• INPUT DATA:
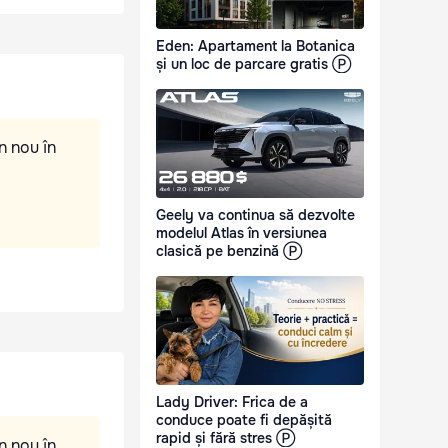
Eden: Apartament la Botanica
și un loc de parcare gratis Ⓟ
n nou în
Geely va continua să dezvolte
modelul Atlas în versiunea
clasică pe benzină Ⓟ
Lady Driver: Frica de a
conduce poate fi depășită
rapid și fără stres Ⓟ
n nou în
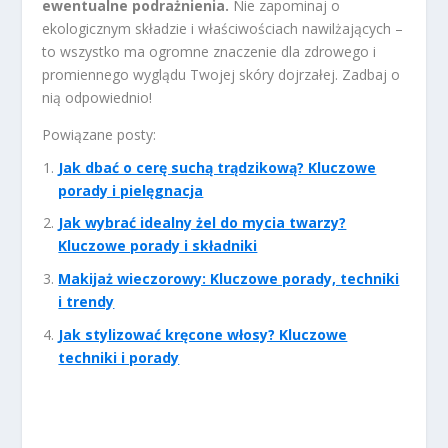
ewentualne podrażnienia.
Nie zapominaj o
ekologicznym składzie i właściwościach nawilżających –
to wszystko ma ogromne znaczenie dla zdrowego i
promiennego wyglądu Twojej skóry dojrzałej. Zadbaj o
nią odpowiednio!
Powiązane posty:
Jak dbać o cerę suchą trądzikową? Kluczowe
porady i pielęgnacja
Jak wybrać idealny żel do mycia twarzy?
Kluczowe porady i składniki
Makijaż wieczorowy: Kluczowe porady, techniki
i trendy
Jak stylizować kręcone włosy? Kluczowe
techniki i porady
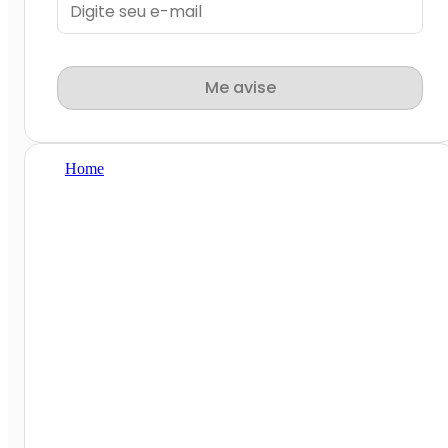
Me avise
Home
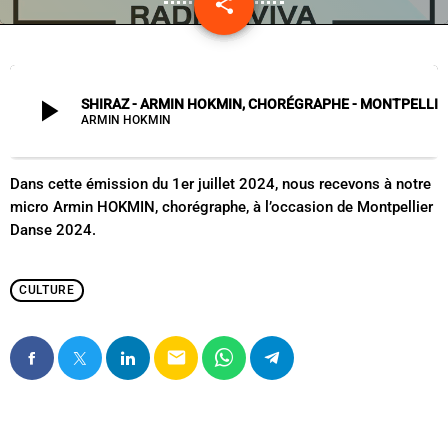
share
email
play_arrow
SHIRAZ - ARMIN HOKMIN, CHORÉGRAPHE - MONTPELLIER DANSE
ARMIN HOKMIN
Dans cette émission du 1er juillet 2024, nous recevons à notre
micro Armin HOKMIN, chorégraphe, à l’occasion de Montpellier
Danse 2024.
CULTURE
email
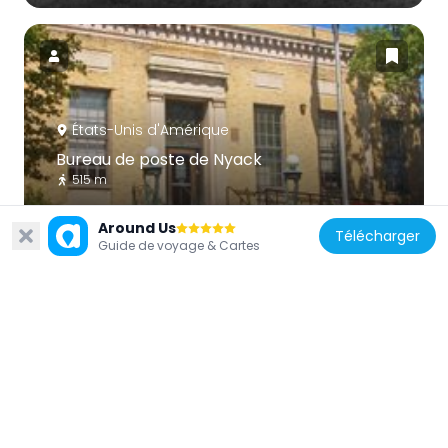
États-Unis d'Amérique
Bureau de poste de Nyack
515 m
Around Us
Télécharger
Guide de voyage & Cartes
États-Unis d'Amérique
Former Wayside Chapel
2.1 km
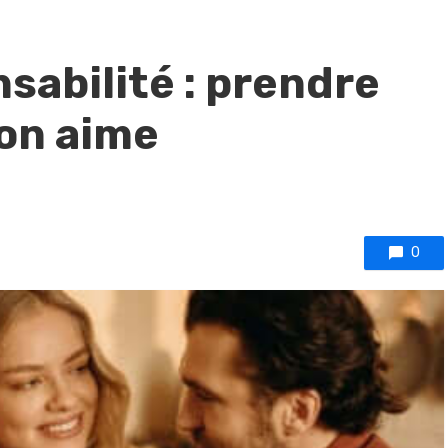
sabilité : prendre
’on aime
0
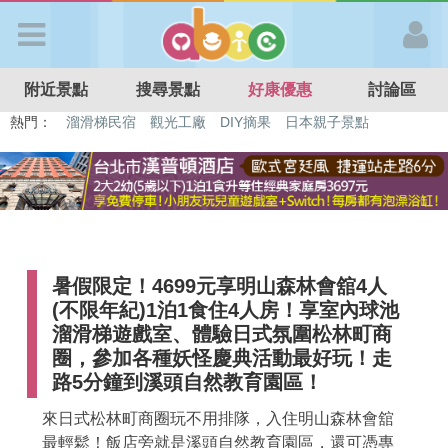
歡迎加入
附近景點
搜尋景點
好康優惠
討論區
APP登入
熱門：
特色遊戲場
親子住房優惠
台北親子餐廳
溫泉泡湯SPA
溜滑梯民宿
觀光工廠
DIY摘果
日本親子景點
首 頁
搜尋景點
暑假限定！4699元享明山森林會舘4人
好康優惠
(不限年紀)1泊1食住4人房！享室內球池
溜滑梯遊戲室、體驗日式氛圍松林町商
最新消息
圈，參加各種妖怪慶典活動最好玩！走
路5分鐘到溪頭自然教育園區！
最新留言
來日式松林町商圈玩不用排隊，入住明山森林會舘
最輕鬆！飯店旁就是溪頭自然教育園區，還可憑專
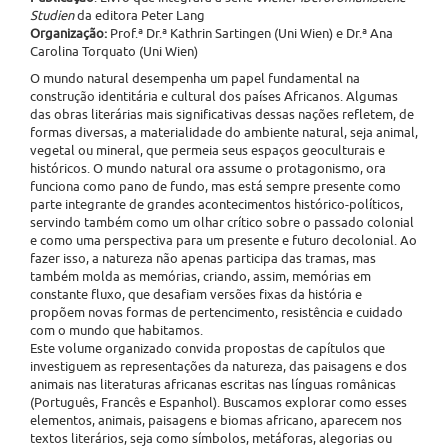
Studien
da editora Peter Lang
Organização:
Prof.ª Dr.ª Kathrin Sartingen (Uni Wien) e Dr.ª Ana
Carolina Torquato (Uni Wien)
O mundo natural desempenha um papel fundamental na
construção identitária e cultural dos países Africanos. Algumas
das obras literárias mais significativas dessas nações refletem, de
formas diversas, a materialidade do ambiente natural, seja animal,
vegetal ou mineral, que permeia seus espaços geoculturais e
históricos. O mundo natural ora assume o protagonismo, ora
funciona como pano de fundo, mas está sempre presente como
parte integrante de grandes acontecimentos histórico-políticos,
servindo também como um olhar crítico sobre o passado colonial
e como uma perspectiva para um presente e futuro decolonial. Ao
fazer isso, a natureza não apenas participa das tramas, mas
também molda as memórias, criando, assim, memórias em
constante fluxo, que desafiam versões fixas da história e
propõem novas formas de pertencimento, resistência e cuidado
com o mundo que habitamos.
Este volume organizado convida propostas de capítulos que
investiguem as representações da natureza, das paisagens e dos
animais nas literaturas africanas escritas nas línguas românicas
(Português, Francês e Espanhol). Buscamos explorar como esses
elementos, animais, paisagens e biomas africano, aparecem nos
textos literários, seja como símbolos, metáforas, alegorias ou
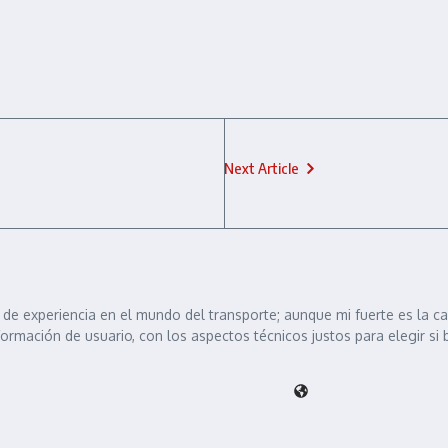
Next Article
de experiencia en el mundo del transporte; aunque mi fuerte es la c
formación de usuario, con los aspectos técnicos justos para elegir si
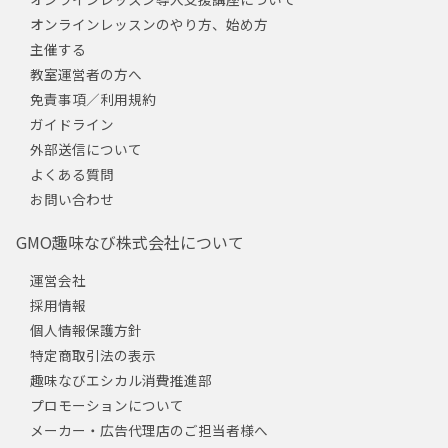
オンラインレッスンのやり方、始め方
主催する
教室運営者の方へ
免責事項／利用規約
ガイドライン
外部送信について
よくある質問
お問い合わせ
GMO趣味なび株式会社について
運営会社
採用情報
個人情報保護方針
特定商取引法の表示
趣味なびエシカル消費推進部
プロモーションについて
メーカー・広告代理店のご担当者様へ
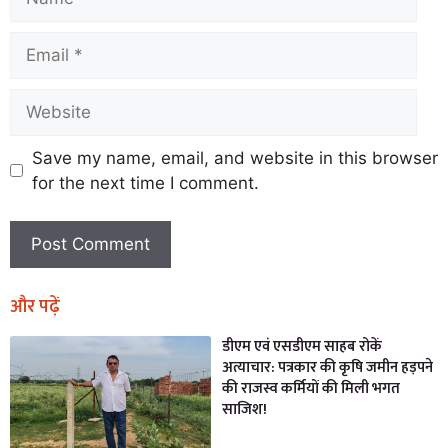
Save my name, email, and website in this browser
for the next time I comment.
और पढ़ें
डीएम एवं एसडीएम साहब रोकें
अत्याचार: पत्रकार की कृषि जमीन हड़पने
की राजस्व कर्मियों की मिली भगत
साजिश!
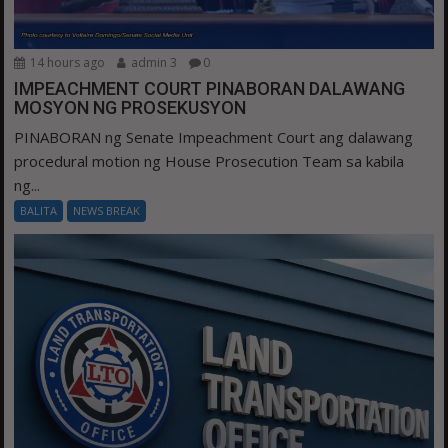
14 hours ago
admin 3
0
IMPEACHMENT COURT PINABORAN DALAWANG
MOSYON NG PROSEKUSYON
PINABORAN ng Senate Impeachment Court ang dalawang
procedural motion ng House Prosecution Team sa kabila
ng...
BALITA
NEWS BREAK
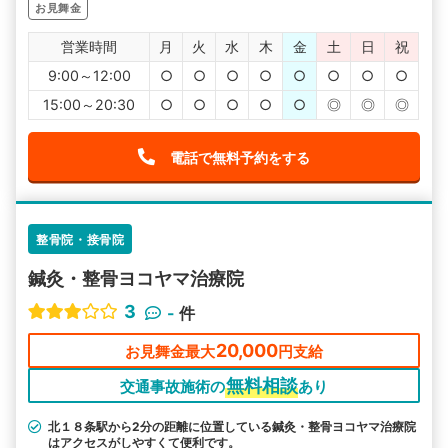
お見舞金
営業時間
月
火
水
木
金
土
日
祝
9:00～12:00
○
○
○
○
○
○
○
○
15:00～20:30
○
○
○
○
○
◎
◎
◎
電話で無料予約をする
整骨院・接骨院
鍼灸・整骨ヨコヤマ治療院
3
-
件
20,000
お見舞金最大
円支給
無料相談
交通事故施術の
あり
北１８条駅から2分の距離に位置している鍼灸・整骨ヨコヤマ治療院
はアクセスがしやすくて便利です。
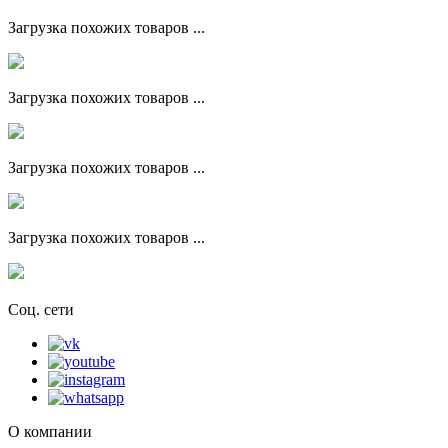
Загрузка похожих товаров ...
Загрузка похожих товаров ...
Загрузка похожих товаров ...
Загрузка похожих товаров ...
Соц. сети
О компании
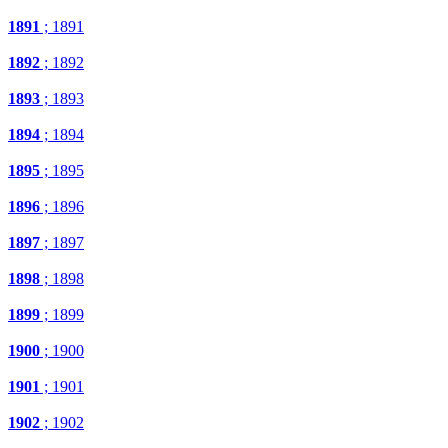
1891
; 1891
1892
; 1892
1893
; 1893
1894
; 1894
1895
; 1895
1896
; 1896
1897
; 1897
1898
; 1898
1899
; 1899
1900
; 1900
1901
; 1901
1902
; 1902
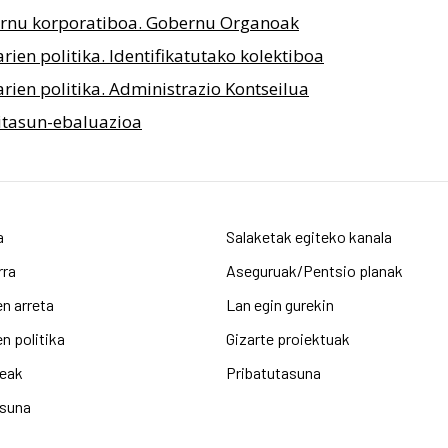
rnu korporatiboa. Gobernu Organoak
rien politika. Identifikatutako kolektiboa
rien politika. Administrazio Kontseilua
itasun-ebaluazioa
a
Salaketak egiteko kanala
rra
Aseguruak/Pentsio planak
n arreta
Lan egin gurekin
n politika
Gizarte proiektuak
leak
Pribatutasuna
asuna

• EXERCISE BRIEF:
From the first line to the last, repeat the listing exactly and skip its images.

• SOLUTION BELOW:
Eden: Apartament la Botanica
și un loc de parcare gratis Ⓟ
n nou în
Geely va continua să dezvolte
modelul Atlas în versiunea
clasică pe benzină Ⓟ
Lady Driver: Frica de a
conduce poate fi depășită
rapid și fără stres Ⓟ
n nou în
ewentualne podrażnienia.
Nie zapominaj o
ekologicznym składzie i właściwościach nawilżających –
to wszystko ma ogromne znaczenie dla zdrowego i
promiennego wyglądu Twojej skóry dojrzałej. Zadbaj o
nią odpowiednio!
Powiązane posty:
Jak dbać o cerę suchą trądzikową? Kluczowe
porady i pielęgnacja
Jak wybrać idealny żel do mycia twarzy?
Kluczowe porady i składniki
Makijaż wieczorowy: Kluczowe porady, techniki
i trendy
Jak stylizować kręcone włosy? Kluczowe
techniki i porady
Me avise
Home
share
email
play_arrow
SHIRAZ - ARMIN HOKMIN, CHORÉGRAPHE - MONTPELLIER DANSE
ARMIN HOKMIN
Dans cette émission du 1er juillet 2024, nous recevons à notre
micro Armin HOKMIN, chorégraphe, à l’occasion de Montpellier
Danse 2024.
CULTURE
email
États-Unis d'Amérique
Bureau de poste de Nyack
515 m
Around Us
Télécharger
Guide de voyage & Cartes
États-Unis d'Amérique
Former Wayside Chapel
2.1 km
sabilité : prendre
’on aime
0
歡迎加入
附近景點
搜尋景點
好康優惠
討論區
APP登入
熱門：
特色遊戲場
親子住房優惠
台北親子餐廳
溫泉泡湯SPA
溜滑梯民宿
觀光工廠
DIY摘果
日本親子景點
首 頁
搜尋景點
暑假限定！4699元享明山森林會舘4人
好康優惠
(不限年紀)1泊1食住4人房！享室內球池
溜滑梯遊戲室、體驗日式氛圍松林町商
最新消息
圈，參加各種妖怪慶典活動最好玩！走
路5分鐘到溪頭自然教育園區！
最新留言
來日式松林町商圈玩不用排隊，入住明山森林會舘
最輕鬆！飯店旁就是溪頭自然教育園區，還可憑專
Studien
da editora Peter Lang
Organização:
Prof.ª Dr.ª Kathrin Sartingen (Uni Wien) e Dr.ª Ana
Carolina Torquato (Uni Wien)
O mundo natural desempenha um papel fundamental na
construção identitária e cultural dos países Africanos. Algumas
das obras literárias mais significativas dessas nações refletem, de
formas diversas, a materialidade do ambiente natural, seja animal,
vegetal ou mineral, que permeia seus espaços geoculturais e
históricos. O mundo natural ora assume o protagonismo, ora
funciona como pano de fundo, mas está sempre presente como
parte integrante de grandes acontecimentos histórico-políticos,
servindo também como um olhar crítico sobre o passado colonial
e como uma perspectiva para um presente e futuro decolonial. Ao
fazer isso, a natureza não apenas participa das tramas, mas
também molda as memórias, criando, assim, memórias em
constante fluxo, que desafiam versões fixas da história e
propõem novas formas de pertencimento, resistência e cuidado
com o mundo que habitamos.
Este volume organizado convida propostas de capítulos que
investiguem as representações da natureza, das paisagens e dos
animais nas literaturas africanas escritas nas línguas românicas
(Português, Francês e Espanhol). Buscamos explorar como esses
elementos, animais, paisagens e biomas africano, aparecem nos
textos literários, seja como símbolos, metáforas, alegorias ou
Next Article
de experiencia en el mundo del transporte; aunque mi fuerte es la c
formación de usuario, con los aspectos técnicos justos para elegir si
オンラインレッスンのやり方、始め方
主催する
教室運営者の方へ
免責事項／利用規約
ガイドライン
外部送信について
よくある質問
お問い合わせ
GMO趣味なび株式会社について
運営会社
採用情報
個人情報保護方針
特定商取引法の表示
趣味なびエシカル消費推進部
プロモーションについて
メーカー・広告代理店のご担当者様へ
Save my name, email, and website in this browser
for the next time I comment.
और पढ़ें
डीएम एवं एसडीएम साहब रोकें
अत्याचार: पत्रकार की कृषि जमीन हड़पने
की राजस्व कर्मियों की मिली भगत
साजिश!
14 hours ago
admin 3
0
IMPEACHMENT COURT PINABORAN DALAWANG
MOSYON NG PROSEKUSYON
PINABORAN ng Senate Impeachment Court ang dalawang
procedural motion ng House Prosecution Team sa kabila
ng...
BALITA
NEWS BREAK
お見舞金
営業時間
月
火
水
木
金
土
日
祝
9:00～12:00
○
○
○
○
○
○
○
○
15:00～20:30
○
○
○
○
○
◎
◎
◎
電話で無料予約をする
整骨院・接骨院
鍼灸・整骨ヨコヤマ治療院
3
-
件
20,000
お見舞金最大
円支給
無料相談
交通事故施術の
あり
北１８条駅から2分の距離に位置している鍼灸・整骨ヨコヤマ治療院
はアクセスがしやすくて便利です。
Загрузка похожих товаров ...
Загрузка похожих товаров ...
Загрузка похожих товаров ...
Загрузка похожих товаров ...
Соц. сети
О компании
1891
; 1891
1892
; 1892
1893
; 1893
1894
; 1894
1895
; 1895
1896
; 1896
1897
; 1897
1898
; 1898
1899
; 1899
1900
; 1900
1901
; 1901
1902
; 1902
rnu korporatiboa. Gobernu Organoak
rien politika. Identifikatutako kolektiboa
rien politika. Administrazio Kontseilua
itasun-ebaluazioa
a
Salaketak egiteko kanala
rra
Aseguruak/Pentsio planak
n arreta
Lan egin gurekin
n politika
Gizarte proiektuak
leak
Pribatutasuna
asuna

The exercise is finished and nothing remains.